Critique : Le Chien jaune de Mongolie

Magali Cirillo | 2 février 2006
Magali Cirillo | 2 février 2006

Il y a vraiment des jours où l'on maudit son rédacteur en chef, qui, comme par hasard, vous envoie à la projection d'un petit film mongol (« ah bon, ça existe ? Mais ils ont l'électricité là-bas ? ») tandis que d'autres petits veinards vont pouvoir passer du bon temps avec Munich, Jarhead ou Les Bronzés 3. La vie est vraiment trop injuste. Et c'est donc armé d'une conscience professionnelle sans faille que l'on traîne ses Converses à ladite projection, prêt à endurer 1h33 de supplice. Et là, ô surprise, on se rend compte, non sans honte, que l'on mérite de se flageller avec des orties sauvages tant nos préjugés nous aveuglent.
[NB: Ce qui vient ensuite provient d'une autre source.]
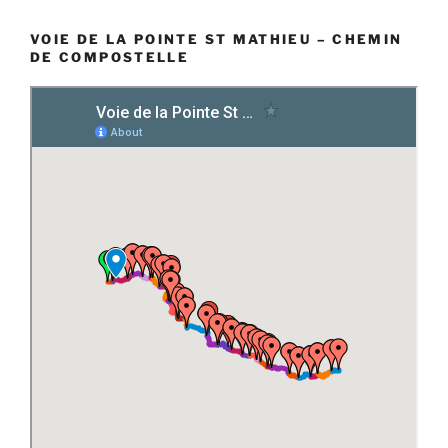
VOIE DE LA POINTE ST MATHIEU – CHEMIN
DE COMPOSTELLE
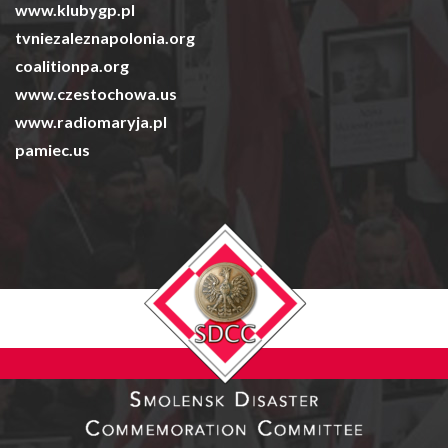
www.klubygp.pl
tvniezaleznapolonia.org
coalitionpa.org
www.czestochowa.us
www.radiomaryja.pl
pamiec.us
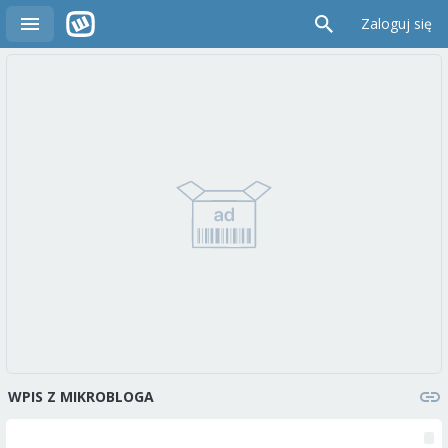
Zaloguj się
WPIS Z MIKROBLOGA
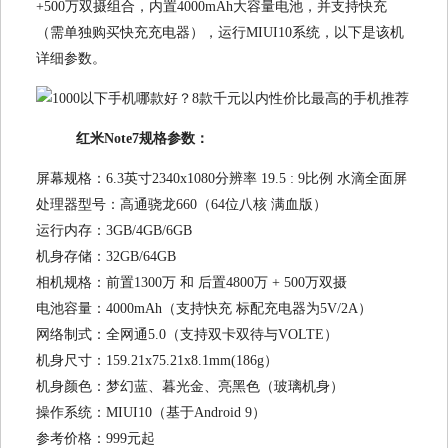
+500万双摄组合，内置4000mAh大容量电池，并支持快充
（需单独购买快充充电器），运行MIUI10系统，以下是该机
详细参数。
红米Note7规格参数：
屏幕规格：6.3英寸2340x1080分辨率 19.5 : 9比例 水滴全面屏
处理器型号：高通骁龙660（64位八核 满血版）
运行内存：3GB/4GB/6GB
机身存储：32GB/64GB
相机规格：前置1300万 和 后置4800万 + 500万双摄
电池容量：4000mAh（支持快充 标配充电器为5V/2A）
网络制式：全网通5.0（支持双卡双待与VOLTE）
机身尺寸：159.21x75.21x8.1mm(186g）
机身颜色：梦幻蓝、暮光金、亮黑色（玻璃机身）
操作系统：MIUI10（基于Android 9）
参考价格：999元起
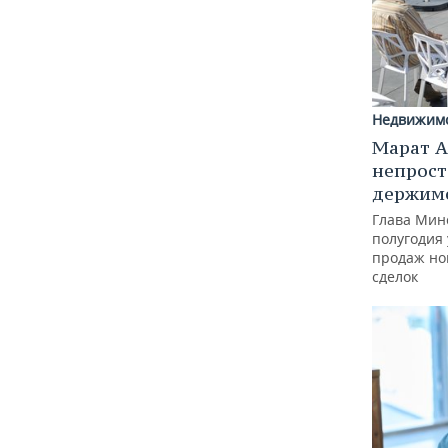
Недвижим
Марат А
непрост
держимс
Глава Минс
полугодия 
продаж но
сделок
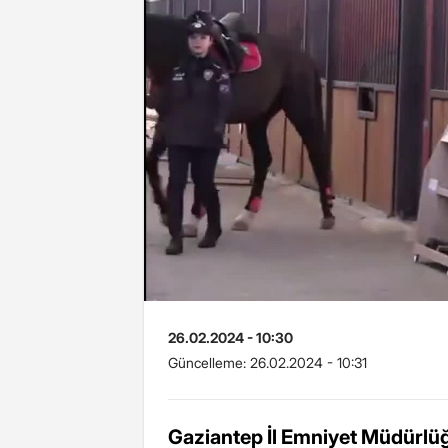
26.02.2024 - 10:30
Güncelleme:
26.02.2024 - 10:31
Gaziantep İl Emniyet Müdürlüğ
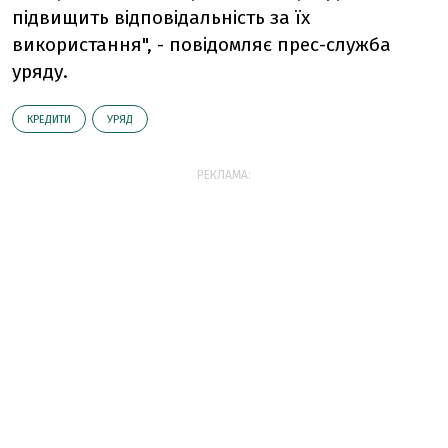
підвищить відповідальність за їх
використання", - повідомляє прес-служба
уряду.
КРЕДИТИ
УРЯД
РЕКЛАМА:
Car, avouons-le, Le Chien jaune de Mongolie est un petit bijou de poésie.

Déjà remarquée et multi primée en 2004 avec L'Histoire du Chameau qui pleure, la réalisatrice Byambasuren Davaa renoue avec un genre particulier, à mi-chemin entre le documentaire et la fiction et, telle une funambule, évolue tout le long du film sans jamais tomber d'un côté ou de l'autre. L'histoire qu'elle nous raconte est simple et universelle : une petite fille trouve un chien errant mais son père ne veut pas qu'elle le garde et lui demande de l'abandonner. Elle décide donc de le cacher. Une histoire qui pourrait très bien arriver en France, finalement. Mais voilà, elle se passe en Mongolie, chez une famille de nomades et ça, ça change tout. Tout d'abord parce que ce pays offre des paysages enchanteurs. Tantôt arides, tantôt fleuries, parfois traversées par un troupeau de moutons débonnaires, les steppes mongoles sont mises en valeur par de longs plans larges et de lents travellings. Ensuite, parce que cette histoire fait écho à une vieille légende locale, celle d'une jeune fille malade et d'un chien jaune (d'où le titre) relayée par toute une philosophie bouddhiste qui parsème le film de réflexions pleines de sagesse.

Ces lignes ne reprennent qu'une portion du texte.